Personally, I don't think an artificial intellegence could every really be conscious and self-aware. I think that it could mimic humans, perhaps very well, but never truely be "alive".


There are a number of scientists who would agree with you. The mathematician Roger Penrose is probably the most well known of the lot, and has put forward his case in the books "The Emperor's New Mind" and "Shadows of the Mind". They were received quite seriously even if many researchers disagreed with them. Unfortunately for Penrose, his own ideas on the origin of consciousness do not seem to have been borne out. Aside from Penrose there are a few others who have taken similar positions, such as Tony Bell:
http://www.cnl.salk.edu/~tony/ptrsl.pdf

Where do you think of the line between brain and soul lies?

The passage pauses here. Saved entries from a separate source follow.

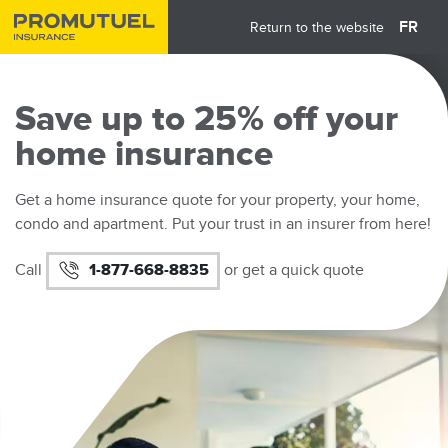
Skip
FR
Return to the website
to
main
content
Save up to 25% off your
home insurance
Get a home insurance quote for your property, your home,
condo and apartment. Put your trust in an insurer from here!
Call
1-877-668-8835
or get a quick quote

It's a difficult question to answer without a solid definition of 'soul'. My own biases are towards largely material causes for the origins of human consciousness, even if such causes cannot be effectively modelled by standard computers.

You might enjoy some of these books:
"The Computational Brain" by Terry Sejnowski and Patricia Churchland
"Up From Dragons" Dorion Sagan and John Skoyles
"Dragons of Eden" by Carl Sagan
"Soul Made Flesh" by Carl Zimmer
"i of the vortex" by Rodolfo R. Llinas
The scientific method," Thomas Henry Huxley once wrote, "is nothing but the normal working of the human mind." That is to say, when the mind is working; that is to say further, when it is engaged in corrrecting its mistakes. Taking this point of view, we may conclude that science is not physics, biology, or chemistry—is not even a "subject"—but a moral imperative drawn from a larger narrative whose purpose is to give perspective, balance, and humility to learning.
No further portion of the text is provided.